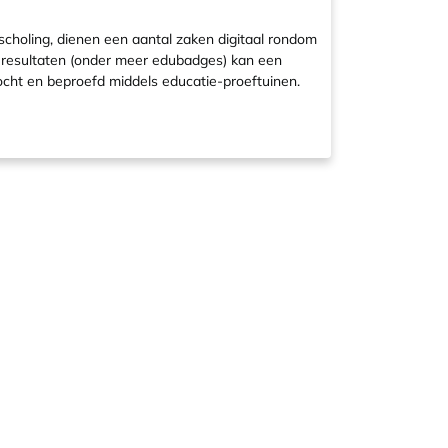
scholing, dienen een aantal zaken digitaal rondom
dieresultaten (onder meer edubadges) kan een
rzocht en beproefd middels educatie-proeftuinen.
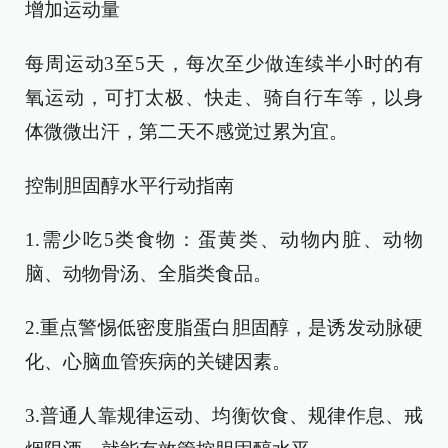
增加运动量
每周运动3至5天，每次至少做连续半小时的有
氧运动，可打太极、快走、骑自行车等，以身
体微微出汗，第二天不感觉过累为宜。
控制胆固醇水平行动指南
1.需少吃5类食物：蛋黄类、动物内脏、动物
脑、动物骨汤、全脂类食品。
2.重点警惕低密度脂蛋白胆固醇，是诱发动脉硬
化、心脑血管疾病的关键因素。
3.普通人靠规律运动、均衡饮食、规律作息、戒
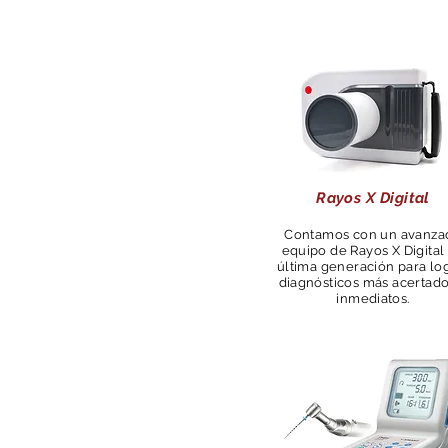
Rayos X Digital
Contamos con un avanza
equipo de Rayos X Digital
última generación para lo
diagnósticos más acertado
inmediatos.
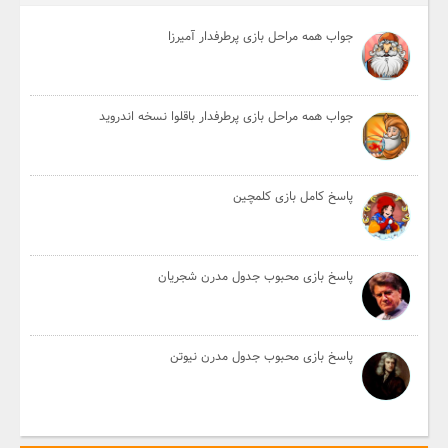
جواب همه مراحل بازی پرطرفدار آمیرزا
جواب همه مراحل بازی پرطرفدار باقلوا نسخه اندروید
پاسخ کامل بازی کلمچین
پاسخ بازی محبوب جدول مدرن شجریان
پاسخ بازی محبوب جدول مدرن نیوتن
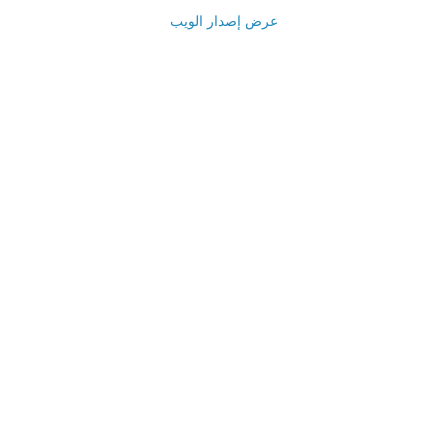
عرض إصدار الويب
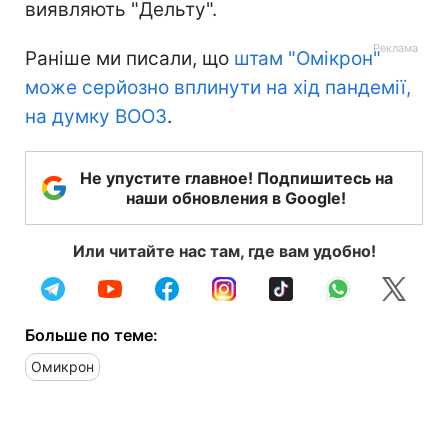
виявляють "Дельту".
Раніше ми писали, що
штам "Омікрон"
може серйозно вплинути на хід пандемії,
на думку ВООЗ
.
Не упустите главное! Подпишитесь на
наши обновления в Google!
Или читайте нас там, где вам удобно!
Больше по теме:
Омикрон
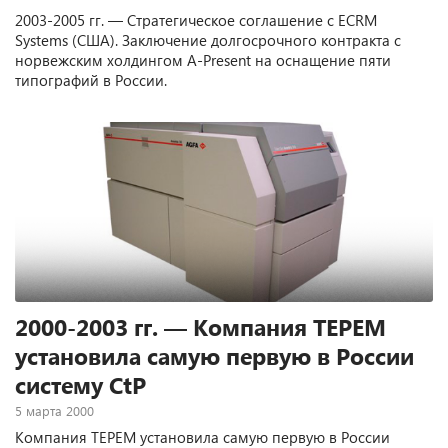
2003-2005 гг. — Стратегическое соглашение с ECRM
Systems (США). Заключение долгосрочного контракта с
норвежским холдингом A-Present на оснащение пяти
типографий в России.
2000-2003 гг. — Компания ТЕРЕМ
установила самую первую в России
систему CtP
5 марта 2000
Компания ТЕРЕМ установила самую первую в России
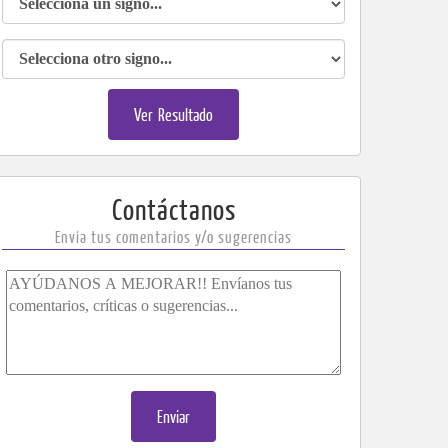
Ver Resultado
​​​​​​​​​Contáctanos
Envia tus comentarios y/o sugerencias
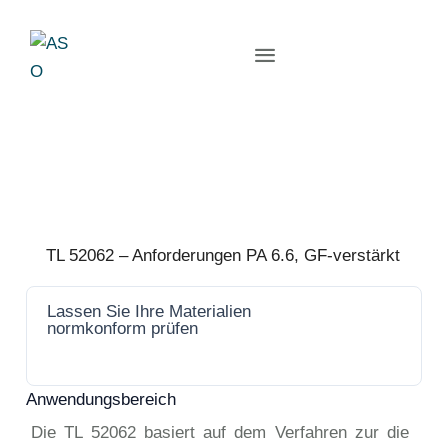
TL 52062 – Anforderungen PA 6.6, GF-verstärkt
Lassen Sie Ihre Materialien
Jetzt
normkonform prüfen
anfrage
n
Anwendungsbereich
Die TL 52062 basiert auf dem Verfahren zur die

* * *

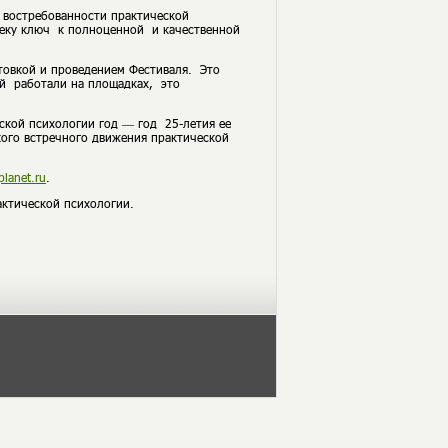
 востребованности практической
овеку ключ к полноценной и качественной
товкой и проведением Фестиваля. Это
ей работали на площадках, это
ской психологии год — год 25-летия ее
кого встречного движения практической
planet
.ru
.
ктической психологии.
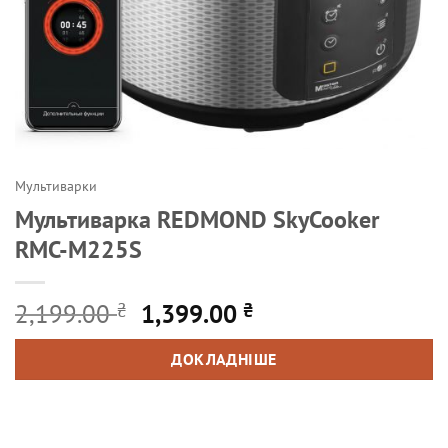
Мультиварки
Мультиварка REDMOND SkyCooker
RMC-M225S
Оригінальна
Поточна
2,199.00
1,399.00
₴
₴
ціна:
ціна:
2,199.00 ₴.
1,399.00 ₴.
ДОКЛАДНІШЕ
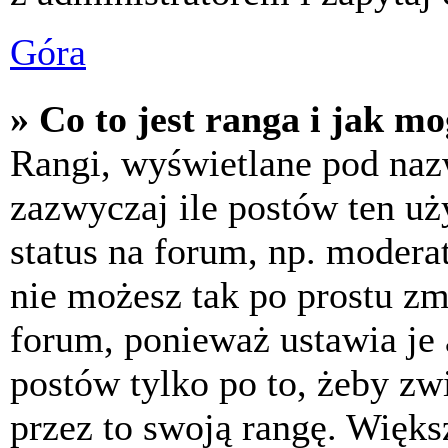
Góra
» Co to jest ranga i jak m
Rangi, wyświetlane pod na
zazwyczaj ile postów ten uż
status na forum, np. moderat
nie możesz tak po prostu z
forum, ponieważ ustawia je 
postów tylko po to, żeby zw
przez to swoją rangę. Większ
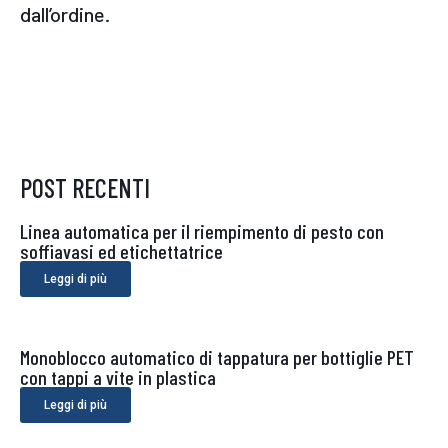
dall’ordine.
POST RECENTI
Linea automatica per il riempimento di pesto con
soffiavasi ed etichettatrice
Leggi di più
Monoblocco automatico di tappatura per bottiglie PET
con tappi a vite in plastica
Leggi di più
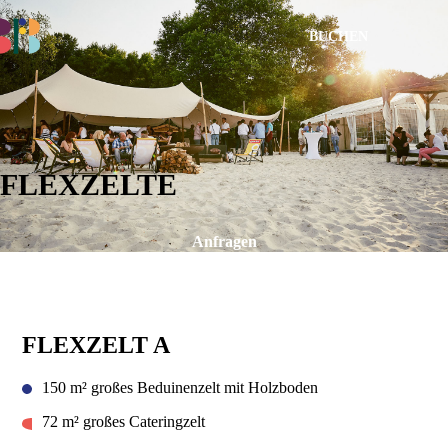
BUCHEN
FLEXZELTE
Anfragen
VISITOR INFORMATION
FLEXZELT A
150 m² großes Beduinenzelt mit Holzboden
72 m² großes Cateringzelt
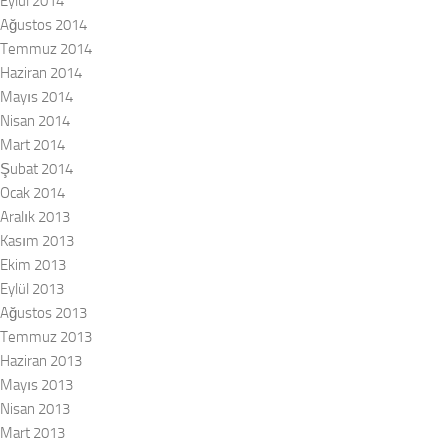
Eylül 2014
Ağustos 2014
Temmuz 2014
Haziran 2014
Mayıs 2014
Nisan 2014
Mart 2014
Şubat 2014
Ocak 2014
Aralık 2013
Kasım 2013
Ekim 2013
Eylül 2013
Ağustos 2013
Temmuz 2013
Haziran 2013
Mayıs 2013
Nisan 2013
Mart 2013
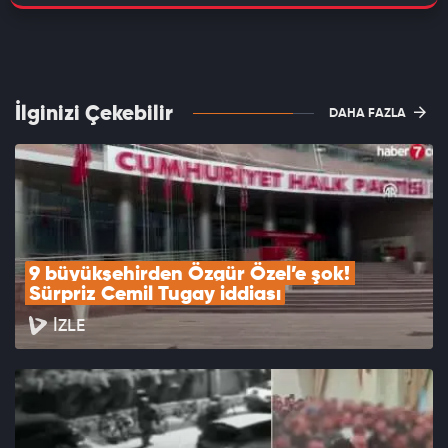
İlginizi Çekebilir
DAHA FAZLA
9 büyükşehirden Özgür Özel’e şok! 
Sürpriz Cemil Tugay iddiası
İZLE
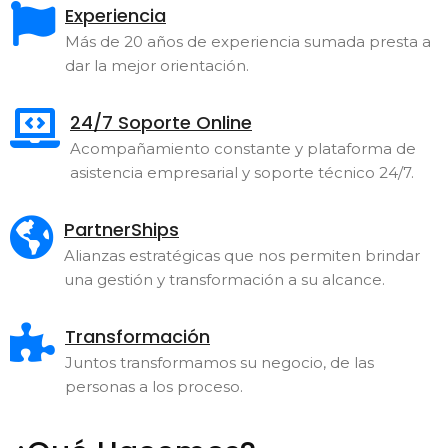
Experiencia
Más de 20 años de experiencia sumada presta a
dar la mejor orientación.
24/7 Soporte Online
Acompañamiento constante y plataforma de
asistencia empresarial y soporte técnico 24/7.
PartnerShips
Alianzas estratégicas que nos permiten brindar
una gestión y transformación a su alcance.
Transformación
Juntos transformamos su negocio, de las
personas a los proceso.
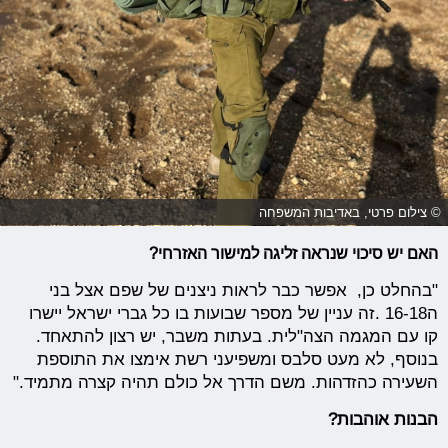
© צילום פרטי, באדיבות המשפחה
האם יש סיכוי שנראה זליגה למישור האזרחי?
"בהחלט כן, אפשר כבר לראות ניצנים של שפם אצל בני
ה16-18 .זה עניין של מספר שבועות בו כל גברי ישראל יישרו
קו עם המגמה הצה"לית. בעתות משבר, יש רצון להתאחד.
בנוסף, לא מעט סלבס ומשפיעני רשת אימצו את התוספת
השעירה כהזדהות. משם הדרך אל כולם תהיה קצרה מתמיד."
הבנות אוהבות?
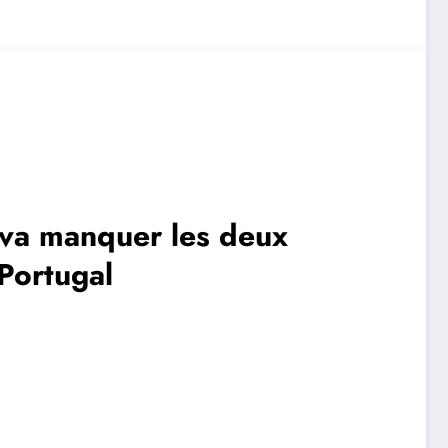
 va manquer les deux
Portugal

* **Directions for this task**
Write out exactly the lines above between the one with "体微微出汗，第二天不感觉过累为宜。" and the one with "inmediatos.", inclusive, with pictures left out.

* **Answer to this exercise**
体微微出汗，第二天不感觉过累为宜。
控制胆固醇水平行动指南
1.需少吃5类食物：蛋黄类、动物内脏、动物
脑、动物骨汤、全脂类食品。
2.重点警惕低密度脂蛋白胆固醇，是诱发动脉硬
化、心脑血管疾病的关键因素。
3.普通人靠规律运动、均衡饮食、规律作息、戒
Rayos X Digital
Contamos con un avanza
equipo de Rayos X Digital
última generación para lo
diagnósticos más acertado
inmediatos.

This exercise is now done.